What this task involves: Exact copies of the lines below are the goal; any images in them are dropped.

--- Exercise input ---

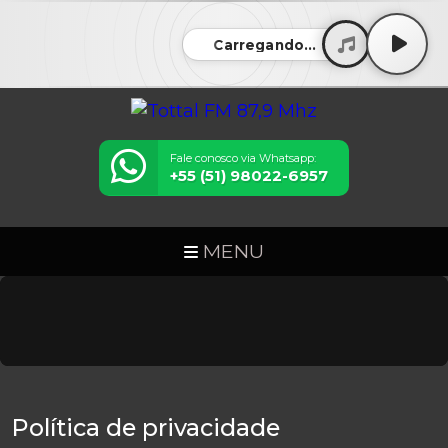
Carregando...
Fale conosco via Whatsapp:
+55 (51) 98022-6957
MENU
Política de privacidade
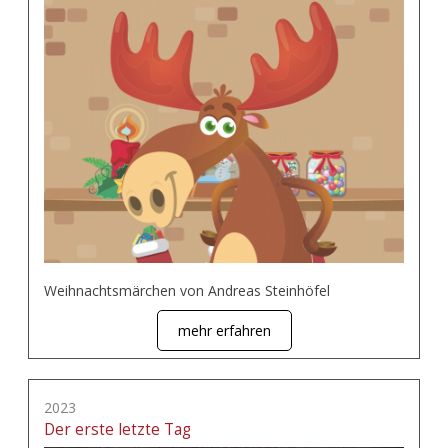
Weihnachtsmärchen von Andreas Steinhöfel
mehr erfahren
2023
Der erste letzte Tag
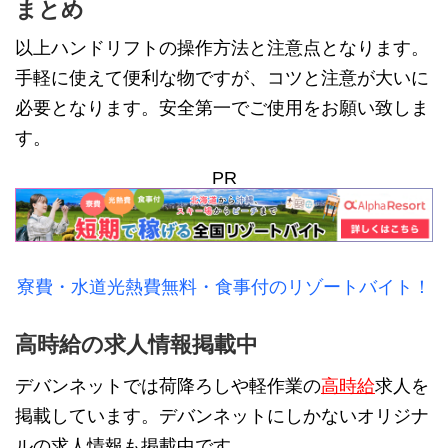
まとめ
以上ハンドリフトの操作方法と注意点となります。
手軽に使えて便利な物ですが、コツと注意が大いに
必要となります。安全第一でご使用をお願い致しま
す。
PR
寮費・水道光熱費無料・食事付のリゾートバイト！
高時給の求人情報掲載中
デバンネットでは荷降ろしや軽作業の
高時給
求人を
掲載しています。デバンネットにしかないオリジナ
ルの求人情報も掲載中です。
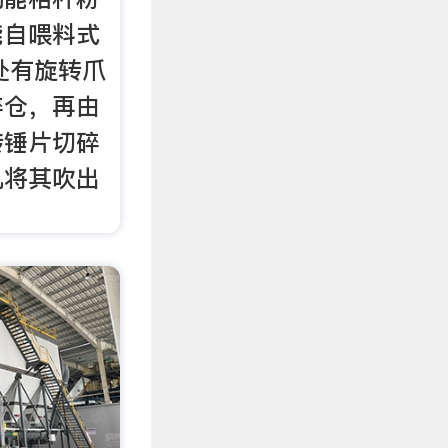
能自喂料式
处有旋转爪
碎仓，再由
转锤片切碎
机将其吹出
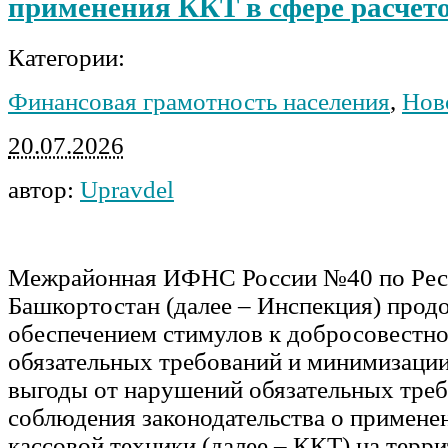
применения ККТ в сфере расчет
Категории:
Финансовая грамотность населения
,
Нов
20.07.2026
автор:
Upravdel
Межрайонная ИФНС России №40 по Рес
Башкортостан (далее – Инспекция) прод
обеспечением стимулов к добросовестн
обязательных требований и минимизаци
выгоды от нарушений обязательных тре
соблюдения законодательства о примене
кассовой техники (далее – ККТ) на терр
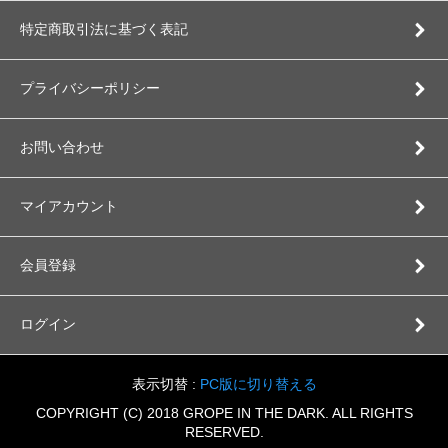
特定商取引法に基づく表記
プライバシーポリシー
お問い合わせ
マイアカウント
会員登録
ログイン
表示切替 :
PC版に切り替える
COPYRIGHT (C) 2018 GROPE IN THE DARK. ALL RIGHTS
RESERVED.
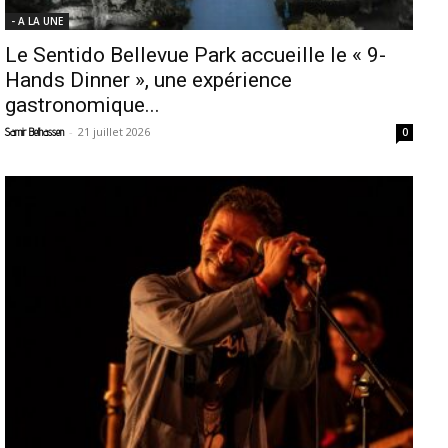
- A LA UNE
Le Sentido Bellevue Park accueille le « 9-
Hands Dinner », une expérience
gastronomique...
-
21 juillet 2026
Samir Belhassen
0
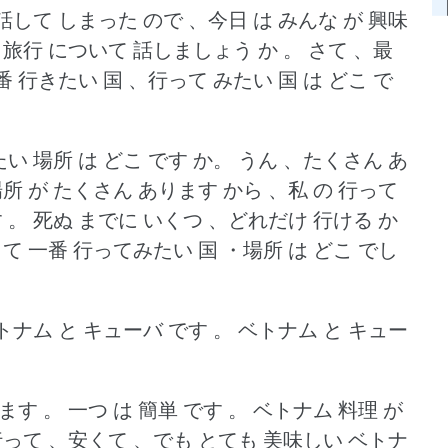
話して しまった ので 、今日 は みんな が 興味
 旅行 について 話しましょう か 。
さて 、最
番 行きたい 国 、行って みたい 国 は どこ で
い 場所 は どこ です か。
うん 、たくさん あ
所 が たくさん あります から 、私 の 行って
 。
死ぬ までに いくつ 、どれだけ 行ける か
 一番 行ってみたい 国 ・場所 は どこ でし
トナム と キューバ です 。
ベトナム と キュー
ます 。
一つ は 簡単 です 。
ベトナム 料理 が
行って 、安くて 、でも とても 美味しい ベトナ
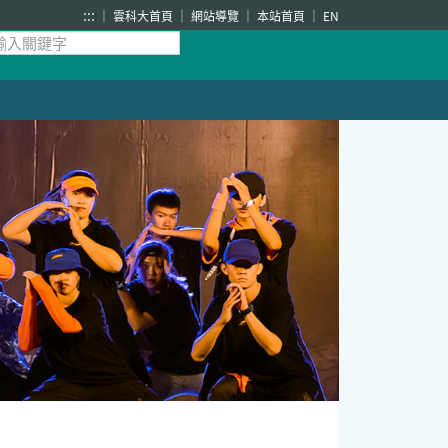
:::
雲科大首頁
網站導覽
本站首頁
EN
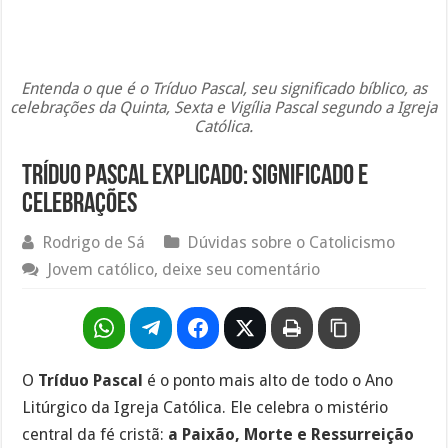
Entenda o que é o Tríduo Pascal, seu significado bíblico, as
celebrações da Quinta, Sexta e Vigília Pascal segundo a Igreja
Católica.
Tríduo Pascal explicado: significado e
celebrações
Rodrigo de Sá
Dúvidas sobre o Catolicismo
Jovem católico, deixe seu comentário
O
Tríduo Pascal
é o ponto mais alto de todo o Ano
Litúrgico da Igreja Católica. Ele celebra o mistério
central da fé cristã:
a Paixão, Morte e Ressurreição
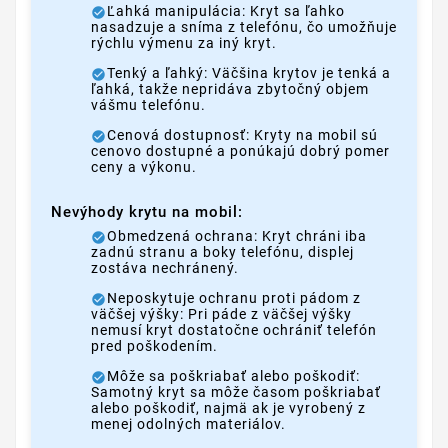
Ľahká manipulácia: Kryt sa ľahko
nasadzuje a sníma z telefónu, čo umožňuje
rýchlu výmenu za iný kryt.
Tenký a ľahký: Väčšina krytov je tenká a
ľahká, takže nepridáva zbytočný objem
vášmu telefónu.
Cenová dostupnosť: Kryty na mobil sú
cenovo dostupné a ponúkajú dobrý pomer
ceny a výkonu.
Nevýhody krytu na mobil:
Obmedzená ochrana: Kryt chráni iba
zadnú stranu a boky telefónu, displej
zostáva nechránený.
Neposkytuje ochranu proti pádom z
väčšej výšky: Pri páde z väčšej výšky
nemusí kryt dostatočne ochrániť telefón
pred poškodením.
Môže sa poškriabať alebo poškodiť:
Samotný kryt sa môže časom poškriabať
alebo poškodiť, najmä ak je vyrobený z
menej odolných materiálov.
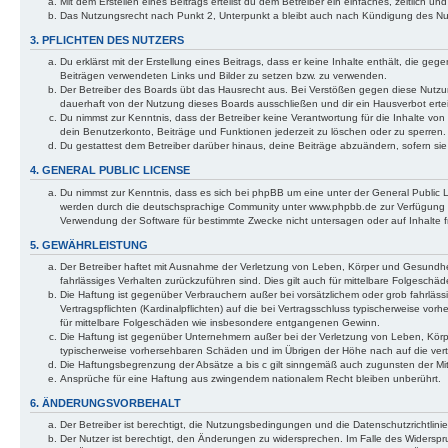
Mit dem Erstellen eines Beitrags erteilst du dem Betreiber ein einfaches, zeitlich
Das Nutzungsrecht nach Punkt 2, Unterpunkt a bleibt auch nach Kündigung des N
3. PFLICHTEN DES NUTZERS
Du erklärst mit der Erstellung eines Beitrags, dass er keine Inhalte enthält, die ge
Beiträgen verwendeten Links und Bilder zu setzen bzw. zu verwenden.
Der Betreiber des Boards übt das Hausrecht aus. Bei Verstößen gegen diese Nutz
dauerhaft von der Nutzung dieses Boards ausschließen und dir ein Hausverbot ertei
Du nimmst zur Kenntnis, dass der Betreiber keine Verantwortung für die Inhalte von 
dein Benutzerkonto, Beiträge und Funktionen jederzeit zu löschen oder zu sperren.
Du gestattest dem Betreiber darüber hinaus, deine Beiträge abzuändern, sofern si
4. GENERAL PUBLIC LICENSE
Du nimmst zur Kenntnis, dass es sich bei phpBB um eine unter der General Public
werden durch die deutschsprachige Community unter www.phpbb.de zur Verfügung ges
Verwendung der Software für bestimmte Zwecke nicht untersagen oder auf Inhalte 
5. GEWÄHRLEISTUNG
Der Betreiber haftet mit Ausnahme der Verletzung von Leben, Körper und Gesundheit 
fahrlässiges Verhalten zurückzuführen sind. Dies gilt auch für mittelbare Folgesc
Die Haftung ist gegenüber Verbrauchern außer bei vorsätzlichem oder grob fahrläs
Vertragspflichten (Kardinalpflichten) auf die bei Vertragsschluss typischerweise v
für mittelbare Folgeschäden wie insbesondere entgangenen Gewinn.
Die Haftung ist gegenüber Unternehmern außer bei der Verletzung von Leben, Körpe
typischerweise vorhersehbaren Schäden und im Übrigen der Höhe nach auf die vert
Die Haftungsbegrenzung der Absätze a bis c gilt sinngemäß auch zugunsten der Mita
Ansprüche für eine Haftung aus zwingendem nationalem Recht bleiben unberührt.
6. ÄNDERUNGSVORBEHALT
Der Betreiber ist berechtigt, die Nutzungsbedingungen und die Datenschutzrichtlinie
Der Nutzer ist berechtigt, den Änderungen zu widersprechen. Im Falle des Widerspr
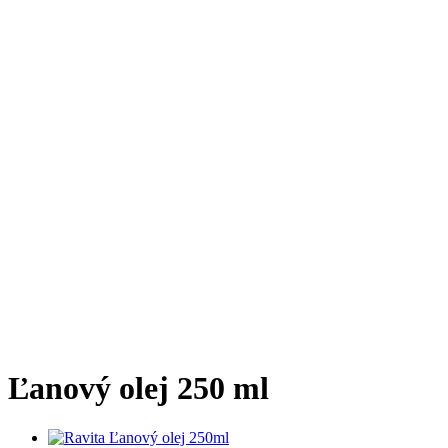
Ľanový olej 250 ml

---

Result of this exercise:
Carregando...
Fale conosco via Whatsapp:
+55 (51) 98022-6957
MENU
Política de privacidade
Weihnachtsmärchen von Andreas Steinhöfel
mehr erfahren
2023
Der erste letzte Tag
まとめ
以上ハンドリフトの操作方法と注意点となります。
手軽に使えて便利な物ですが、コツと注意が大いに
必要となります。安全第一でご使用をお願い致しま
す。
PR
寮費・水道光熱費無料・食事付のリゾートバイト！
高時給の求人情報掲載中
デバンネットでは荷降ろしや軽作業の
高時給
求人を
掲載しています。デバンネットにしかないオリジナ
ルの求人情報も掲載中です。
能自喂料式
处有旋转爪
碎仓，再由
转锤片切碎
机将其吹出
применения ККТ в сфере расчет
Категории:
Финансовая грамотность населения
,
Нов
20.07.2026
автор:
Upravdel
Межрайонная ИФНС России №40 по Рес
Башкортостан (далее – Инспекция) прод
обеспечением стимулов к добросовестн
обязательных требований и минимизаци
выгоды от нарушений обязательных тре
соблюдения законодательства о примене
кассовой техники (далее – ККТ) на терр
特定商取引法に基づく表記
プライバシーポリシー
お問い合わせ
マイアカウント
会員登録
ログイン
表示切替 :
PC版に切り替える
COPYRIGHT (C) 2018 GROPE IN THE DARK. ALL RIGHTS
RESERVED.
- A LA UNE
Le Sentido Bellevue Park accueille le « 9-
Hands Dinner », une expérience
gastronomique...
-
21 juillet 2026
Samir Belhassen
0
話して しまった ので 、今日 は みんな が 興味
 旅行 について 話しましょう か 。
さて 、最
番 行きたい 国 、行って みたい 国 は どこ で
い 場所 は どこ です か。
うん 、たくさん あ
所 が たくさん あります から 、私 の 行って
 。
死ぬ までに いくつ 、どれだけ 行ける か
 一番 行ってみたい 国 ・場所 は どこ でし
トナム と キューバ です 。
ベトナム と キュー
ます 。
一つ は 簡単 です 。
ベトナム 料理 が
行って 、安くて 、でも とても 美味しい ベトナ
:::
雲科大首頁
網站導覽
本站首頁
EN
Entenda o que é o Tríduo Pascal, seu significado bíblico, as
celebrações da Quinta, Sexta e Vigília Pascal segundo a Igreja
Católica.
Tríduo Pascal explicado: significado e
celebrações
Rodrigo de Sá
Dúvidas sobre o Catolicismo
Jovem católico, deixe seu comentário
O
Tríduo Pascal
é o ponto mais alto de todo o Ano
Litúrgico da Igreja Católica. Ele celebra o mistério
central da fé cristã:
a Paixão, Morte e Ressurreição
Ľahká manipulácia: Kryt sa ľahko
nasadzuje a sníma z telefónu, čo umožňuje
rýchlu výmenu za iný kryt.
Tenký a ľahký: Väčšina krytov je tenká a
ľahká, takže nepridáva zbytočný objem
vášmu telefónu.
Cenová dostupnosť: Kryty na mobil sú
cenovo dostupné a ponúkajú dobrý pomer
ceny a výkonu.
Nevýhody krytu na mobil:
Obmedzená ochrana: Kryt chráni iba
zadnú stranu a boky telefónu, displej
zostáva nechránený.
Neposkytuje ochranu proti pádom z
väčšej výšky: Pri páde z väčšej výšky
nemusí kryt dostatočne ochrániť telefón
pred poškodením.
Môže sa poškriabať alebo poškodiť:
Samotný kryt sa môže časom poškriabať
alebo poškodiť, najmä ak je vyrobený z
menej odolných materiálov.
Mit dem Erstellen eines Beitrags erteilst du dem Betreiber ein einfaches, zeitlich
Das Nutzungsrecht nach Punkt 2, Unterpunkt a bleibt auch nach Kündigung des N
3. PFLICHTEN DES NUTZERS
Du erklärst mit der Erstellung eines Beitrags, dass er keine Inhalte enthält, die ge
Beiträgen verwendeten Links und Bilder zu setzen bzw. zu verwenden.
Der Betreiber des Boards übt das Hausrecht aus. Bei Verstößen gegen diese Nutz
dauerhaft von der Nutzung dieses Boards ausschließen und dir ein Hausverbot ertei
Du nimmst zur Kenntnis, dass der Betreiber keine Verantwortung für die Inhalte von 
dein Benutzerkonto, Beiträge und Funktionen jederzeit zu löschen oder zu sperren.
Du gestattest dem Betreiber darüber hinaus, deine Beiträge abzuändern, sofern si
4. GENERAL PUBLIC LICENSE
Du nimmst zur Kenntnis, dass es sich bei phpBB um eine unter der General Public
werden durch die deutschsprachige Community unter www.phpbb.de zur Verfügung ges
Verwendung der Software für bestimmte Zwecke nicht untersagen oder auf Inhalte 
5. GEWÄHRLEISTUNG
Der Betreiber haftet mit Ausnahme der Verletzung von Leben, Körper und Gesundheit 
fahrlässiges Verhalten zurückzuführen sind. Dies gilt auch für mittelbare Folgesc
Die Haftung ist gegenüber Verbrauchern außer bei vorsätzlichem oder grob fahrläs
Vertragspflichten (Kardinalpflichten) auf die bei Vertragsschluss typischerweise v
für mittelbare Folgeschäden wie insbesondere entgangenen Gewinn.
Die Haftung ist gegenüber Unternehmern außer bei der Verletzung von Leben, Körpe
typischerweise vorhersehbaren Schäden und im Übrigen der Höhe nach auf die vert
Die Haftungsbegrenzung der Absätze a bis c gilt sinngemäß auch zugunsten der Mita
Ansprüche für eine Haftung aus zwingendem nationalem Recht bleiben unberührt.
6. ÄNDERUNGSVORBEHALT
Der Betreiber ist berechtigt, die Nutzungsbedingungen und die Datenschutzrichtlinie
Der Nutzer ist berechtigt, den Änderungen zu widersprechen. Im Falle des Widerspr
Ľanový olej 250 ml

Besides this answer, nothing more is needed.